This is an article that describes how far we have come since the mid-2000s in terms of legitimizing technology. And it has happened in spite of ourselves.
One of the things that thwarted the growth of Craigslist, and delayed the ultimate destruction of a major source of income for newspapers, was the backlash generated against forging romantic or closely social associations through ads placed on the website. Whether it was for real, deep romance or superficial encounters, Craigslist was once a huge source of traffic and opportunity for people to hook up with. This complimented busy people or those who wanted to use pictures (Facebook? Absolutely) to make their value judgments. This was all well and good until--what, exactly?

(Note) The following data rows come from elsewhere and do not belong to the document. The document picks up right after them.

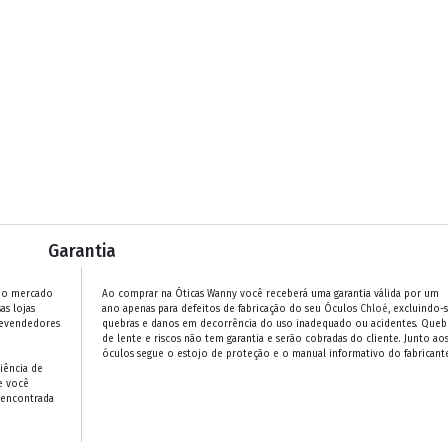
Garantia
 no mercado
Ao comprar na Óticas Wanny você receberá uma garantia válida por um
as lojas
ano apenas para defeitos de fabricação do seu Óculos
Chloé
, excluindo-
revendedores
quebras e danos em decorrência do uso inadequado ou acidentes. Queb
de lente e riscos não tem garantia e serão cobradas do cliente. Junto ao
óculos segue o estojo de proteção e o manual informativo do fabricante
iência de
e você
 encontrada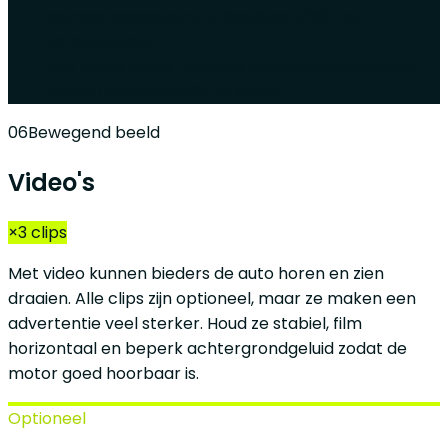
persoonsgegevens onleesbaar vóór het
fotograferen.
Leg kleine items (sleutels, afstandsbedieningen,
labels) overzichtelijk bij elkaar.
06
Bewegend beeld
Video's
×3 clips
Met video kunnen bieders de auto horen en zien
draaien. Alle clips zijn optioneel, maar ze maken een
advertentie veel sterker. Houd ze stabiel, film
horizontaal en beperk achtergrondgeluid zodat de
motor goed hoorbaar is.
Optioneel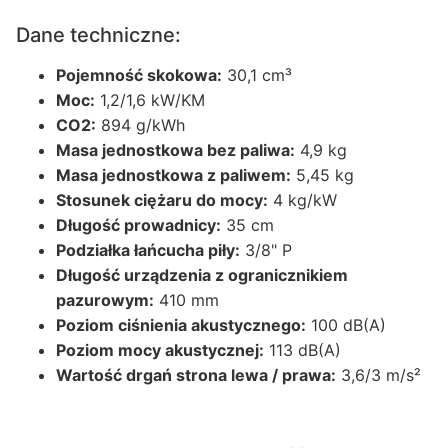
Dane techniczne:
Pojemność skokowa:
30,1 cm³
Moc:
1,2/1,6 kW/KM
CO2:
894 g/kWh
Masa jednostkowa bez paliwa:
4,9 kg
Masa jednostkowa z paliwem:
5,45 kg
Stosunek ciężaru do mocy:
4 kg/kW
Długość prowadnicy:
35 cm
Podziałka łańcucha piły:
3/8" P
Długość urządzenia z ogranicznikiem
pazurowym:
410 mm
Poziom ciśnienia akustycznego:
100 dB(A)
Poziom mocy akustycznej:
113 dB(A)
Wartość drgań strona lewa / prawa:
3,6/3 m/s²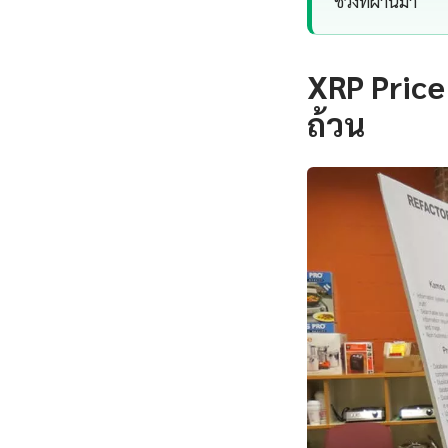
ช่วงที่ผ่านมา
XRP Price
ถ้วน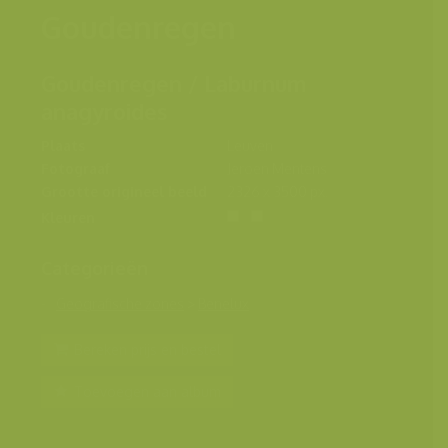
Goudenregen
Goudenregen / Laburnum
anagyroides
Plaats
Leuven
Fotograaf
Jeroen Mentens
Grootte origineel beeld
2326 x 3500 px.
Kleuren
Categorieën
Geografische zones
>
Benelux
Bereken prijs en bestel
Toevoegen aan album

The "scary" or "terrifying" online story of how someone was robbed/killed/abused/abandoned/left for dead by a motorcycle gang member, of course. That myth-inspiring, Snopes-ready trope that was guaranteed to STOP online dating in its tracks and force people to find bars where they could go and meet people.

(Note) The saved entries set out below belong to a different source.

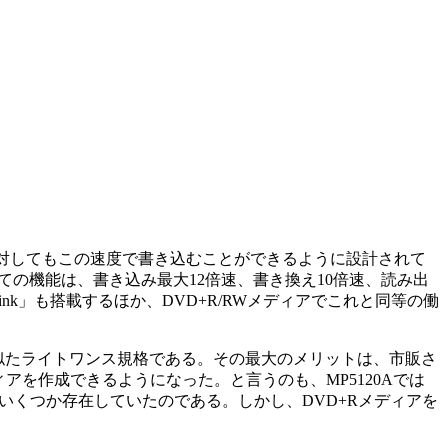
に対してもこの速度で書き込むことができるように設計されて
としての機能は、書き込み最大12倍速、書き換え10倍速、読み出
ink」も搭載するほか、DVD+R/RWメディアでこれと同等の働
)」とよく似たライトワンス規格である。その最大のメリットは、市販さ
メディアを作成できるようになった。と言うのも、MP5120Aでは
いくつか存在していたのである。しかし、DVD+Rメディアを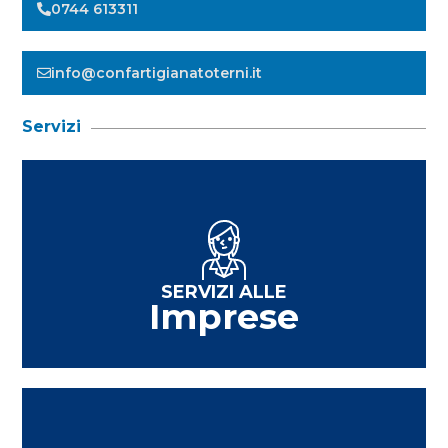
0744 613311
info@confartigianatoterni.it
Servizi
SERVIZI ALLE
Imprese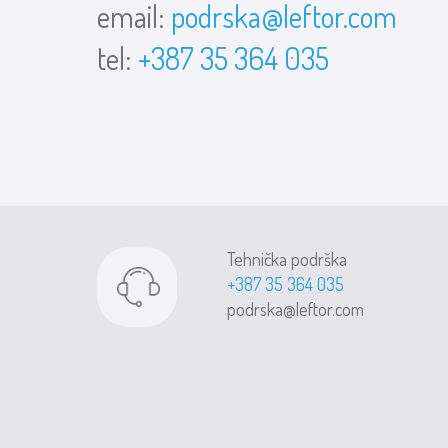
email:
podrska@leftor.com
tel:
+387 35 364 035
Tehnička podrška
+387 35 364 035
podrska@leftor.com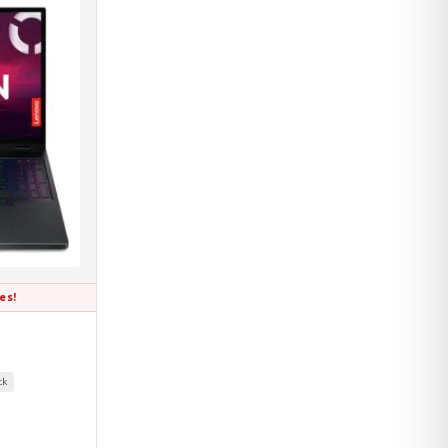
es!
ck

Your source for these stories? Newspapers, naturally, especially ones that accepted advertising from self-defense schools, bars, restaurants, and from people who could sell you mace or oversized dogs. They had a vested interest in making it appear that places like Craigslist were online hotbeds of illicit behavior, all of it naughty and slightly unethical, and that death was right around the corner for anyone who tried to buy an overstuffed couch from a guy with an E-mail address of Slaughter_Bunny189@yahoo.com and a shady cell phone. (Slaughter_Bunny189@yahoo.com is a cool dude, don't bug him, bro.)
It didn't work. People accepted technology, waited for it to upgrade itself and make itself reasonably safe to use, and then they added it to their daily routines. They adopted it after the initial dry run. They are now meeting people online and enjoying the results. I'm sorry if your business model didn't figure on losing customers to online dating, but there it is.